In previous studies, we demonstrated that IL-1 exerts critical roles in regulating antiviral effector T cell responses that clear virus (Durrant et al., 2013; Ramos, 2012). IL-1β, a member of the IL-1 signaling family, requires cleavage by caspase-1 during inflammasome activation (Martinon et al., 2002). Inflammasome complexes are composed of multiple proteins, including an NLR, an adaptor apoptosis-associated speck-like protein containing a CARD (ASC) domain that contains a caspase activation and recruitment domain (CARD) domain or a pyrin domain (PYD), and the effector protein caspase-1. Currently, several members of the NLR family have been identified, with NLRP3 being the most well-studied of the family. Studies have shown that the NLRP3 inflammasome is activated by viral RNA, including WNV. The NLRP3 inflammasome and IL-1β signaling is required for limiting WNV associated disease within the CNS. Mice lacking NLRP3 or its downstream effector capase-1 displayed increased susceptibility and clinical disease in response to WNV infection (Ramos, 2012). However, WNV does not directly target astrocytes. Other mechanisms of inflammasome activation in astrocytes could include potassium efflux out of the cell, the generation of reactive oxygen species (ROS), the translocation of NLRP3 to the mitochondria, and the release of cathepsins into the cytosol after lysosomal destabilization (Vanaja et al., 2015). While our studies identify the NLRP3 inflammasome as a contributor to astrocytic IL-1β production, further studies focusing on the mechanisms of activating the astrocyte inflammasome during neuronotropic viral infections are warranted.
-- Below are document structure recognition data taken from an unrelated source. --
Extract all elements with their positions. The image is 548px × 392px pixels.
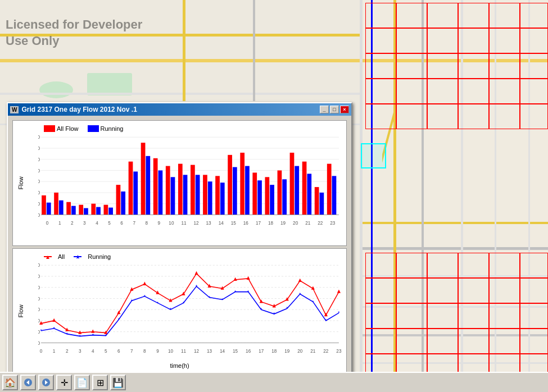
layers-button[interactable]: ⊞ bbox=[92, 375, 108, 390]
svg-rect-80 bbox=[307, 174, 311, 215]
svg-marker-109 bbox=[52, 318, 56, 322]
bar-legend-all-label: All Flow bbox=[57, 125, 79, 132]
svg-text:*: * bbox=[196, 284, 198, 289]
svg-text:12: 12 bbox=[194, 348, 199, 354]
svg-text:11: 11 bbox=[181, 348, 186, 354]
grid-cell bbox=[427, 79, 458, 104]
forward-button[interactable] bbox=[38, 375, 54, 390]
grid-cell bbox=[520, 79, 548, 104]
svg-text:200: 200 bbox=[38, 190, 40, 195]
minimize-button[interactable]: _ bbox=[320, 106, 329, 113]
grid-cell bbox=[458, 104, 489, 129]
grid-cell bbox=[458, 278, 489, 303]
svg-rect-82 bbox=[315, 187, 319, 215]
grid-cell bbox=[458, 28, 489, 53]
grid-cell bbox=[520, 104, 548, 129]
svg-text:16: 16 bbox=[246, 348, 251, 354]
svg-text:600: 600 bbox=[38, 274, 40, 279]
svg-rect-86 bbox=[332, 176, 337, 215]
grid-cell bbox=[396, 303, 427, 329]
svg-rect-41 bbox=[146, 156, 150, 215]
svg-text:9: 9 bbox=[158, 220, 161, 226]
svg-rect-74 bbox=[282, 179, 287, 215]
window-title: Grid 2317 One day Flow 2012 Nov .1 bbox=[21, 106, 137, 113]
grid-cell bbox=[365, 104, 396, 129]
grid-cell bbox=[396, 79, 427, 104]
svg-text:0: 0 bbox=[38, 340, 40, 345]
line-y-label: Flow bbox=[17, 304, 24, 317]
title-bar: W Grid 2317 One day Flow 2012 Nov .1 _ □… bbox=[8, 103, 351, 116]
svg-text:200: 200 bbox=[38, 318, 40, 323]
window-icon: W bbox=[10, 106, 19, 113]
svg-text:100: 100 bbox=[38, 201, 40, 207]
svg-rect-83 bbox=[320, 193, 324, 215]
svg-text:0: 0 bbox=[38, 212, 40, 217]
line-legend-all-label: All bbox=[58, 253, 65, 260]
bar-legend: All Flow Running bbox=[44, 125, 124, 132]
svg-rect-65 bbox=[245, 166, 250, 215]
svg-rect-43 bbox=[153, 158, 158, 215]
svg-text:0: 0 bbox=[40, 348, 43, 354]
svg-rect-67 bbox=[252, 172, 257, 215]
grid-cell bbox=[427, 104, 458, 129]
svg-rect-17 bbox=[47, 203, 51, 215]
grid-cell bbox=[520, 303, 548, 329]
svg-text:19: 19 bbox=[280, 220, 286, 226]
chart-window: W Grid 2317 One day Flow 2012 Nov .1 _ □… bbox=[7, 102, 352, 377]
grid-cell bbox=[489, 278, 520, 303]
grid-cell bbox=[458, 79, 489, 104]
back-button[interactable] bbox=[20, 375, 36, 390]
grid-cell bbox=[489, 253, 520, 278]
selected-grid-cell[interactable] bbox=[361, 143, 386, 168]
svg-marker-142 bbox=[194, 271, 198, 275]
svg-text:*: * bbox=[273, 311, 275, 317]
svg-marker-175 bbox=[337, 289, 341, 293]
svg-text:2: 2 bbox=[71, 220, 74, 226]
svg-rect-29 bbox=[96, 207, 101, 215]
maximize-button[interactable]: □ bbox=[330, 106, 339, 113]
svg-text:22: 22 bbox=[323, 348, 328, 354]
svg-text:5: 5 bbox=[105, 348, 107, 354]
grid-cell bbox=[458, 329, 489, 354]
grid-cell bbox=[396, 53, 427, 79]
svg-text:10: 10 bbox=[168, 348, 173, 354]
svg-text:21: 21 bbox=[310, 348, 315, 354]
svg-text:600: 600 bbox=[38, 145, 40, 151]
svg-text:700: 700 bbox=[38, 262, 40, 268]
svg-rect-77 bbox=[295, 166, 299, 215]
svg-text:1: 1 bbox=[53, 348, 56, 354]
grid-cell bbox=[427, 278, 458, 303]
close-button[interactable]: × bbox=[340, 106, 349, 113]
svg-rect-35 bbox=[121, 192, 125, 215]
window-controls: _ □ × bbox=[320, 106, 349, 113]
chart-container: 0100200300400500600700012345678910111213… bbox=[8, 116, 351, 376]
info-button[interactable]: 📄 bbox=[74, 375, 90, 390]
grid-cell bbox=[427, 3, 458, 28]
grid-cell bbox=[458, 253, 489, 278]
home-button[interactable]: 🏠 bbox=[2, 375, 18, 390]
svg-text:18: 18 bbox=[268, 220, 273, 226]
svg-rect-37 bbox=[129, 162, 133, 215]
svg-text:13: 13 bbox=[206, 220, 211, 226]
svg-text:14: 14 bbox=[219, 220, 224, 226]
svg-text:20: 20 bbox=[293, 220, 298, 226]
grid-cell bbox=[396, 278, 427, 303]
pan-button[interactable]: ✛ bbox=[56, 375, 72, 390]
bar-chart-svg: 0100200300400500600700012345678910111213… bbox=[38, 125, 342, 230]
svg-text:21: 21 bbox=[305, 220, 310, 226]
grid-cell bbox=[520, 253, 548, 278]
grid-cell bbox=[427, 329, 458, 354]
grid-cell bbox=[396, 3, 427, 28]
svg-text:7: 7 bbox=[130, 348, 133, 354]
svg-rect-70 bbox=[265, 177, 269, 215]
svg-text:300: 300 bbox=[38, 179, 40, 184]
grid-cell bbox=[396, 28, 427, 53]
svg-text:6: 6 bbox=[120, 220, 123, 226]
svg-text:*: * bbox=[286, 306, 288, 311]
grid-cell bbox=[520, 278, 548, 303]
grid-cell bbox=[458, 53, 489, 79]
svg-rect-76 bbox=[290, 153, 295, 215]
grid-cell bbox=[489, 104, 520, 129]
svg-text:8: 8 bbox=[143, 348, 146, 354]
save-button[interactable]: 💾 bbox=[110, 375, 126, 390]
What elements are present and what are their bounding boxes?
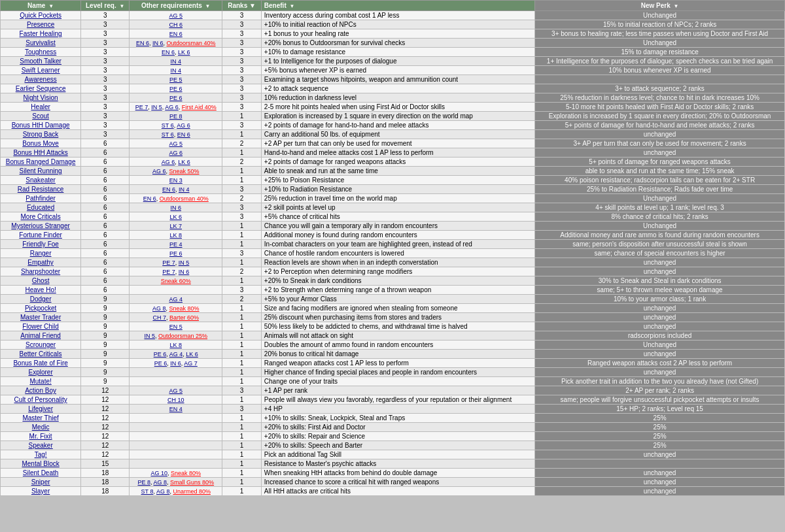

IL-1 is also a well-known and a potent inhibitor of NSC proliferation. The overexpression of IL-1 has been associated with several neurodegenerative diseases, such as Alzheimer’s disease and Parkinson’s disease (Nuzzo, 2014; Monson, 2014), supporting the hypothesis that neuroinflammatory changes are an important component to diseases of pathological forgetting. Direct inoculation of the hippocampus with IL-1 leads to a decrease in neurogenesis (Hueston, 2018; Liu et al., 2019), while the use of the IL-1R antagonist (IL-1Ra) (Ben Menachem-Zidon et al., 2008), administration of the anti-IL-1R1 drug anakinra (Garber, 2018), or genetic deletion of IL-1R1 (Wu, 2012) can inhibit the anti-neurogenic actions of IL-1. IL-1 mediated inhibition of neurogenesis is proposed through two mechanisms: 1) inhibition of NSC proliferation, and 2) alteration of cell fate of NSC. In support of the first mechanism, studies have described the role of IL-1 in decreasing the incorporation of thymidine analogues in NSC (Garber, 2018; Liu et al., 2019) as well as the number of immature neurons (Hueston, 2018; Liu et al., 2019). IL-1 effects on cell fate have been demonstrated through in vitro studies where the stimulation of NSC with IL-1α and IL-1β cause an increase in the number of astroglia-like cells and a decrease in differentiated neurons (Zhang et al., 2013; Ajmone-Cat et al., 2010). In our model of WNV recovery, IL-1 directly acts on NSC to increase astrogenesis and decrease neurogenesis, which had not been confirmed in vivo or in other diseases of pathological forgetting. While this is detrimental for learning and memory, the “gliogenic switch’ may be an adaptive mechanism to limit the numbers of viral targets, given the specific neuronal tropism of WNV.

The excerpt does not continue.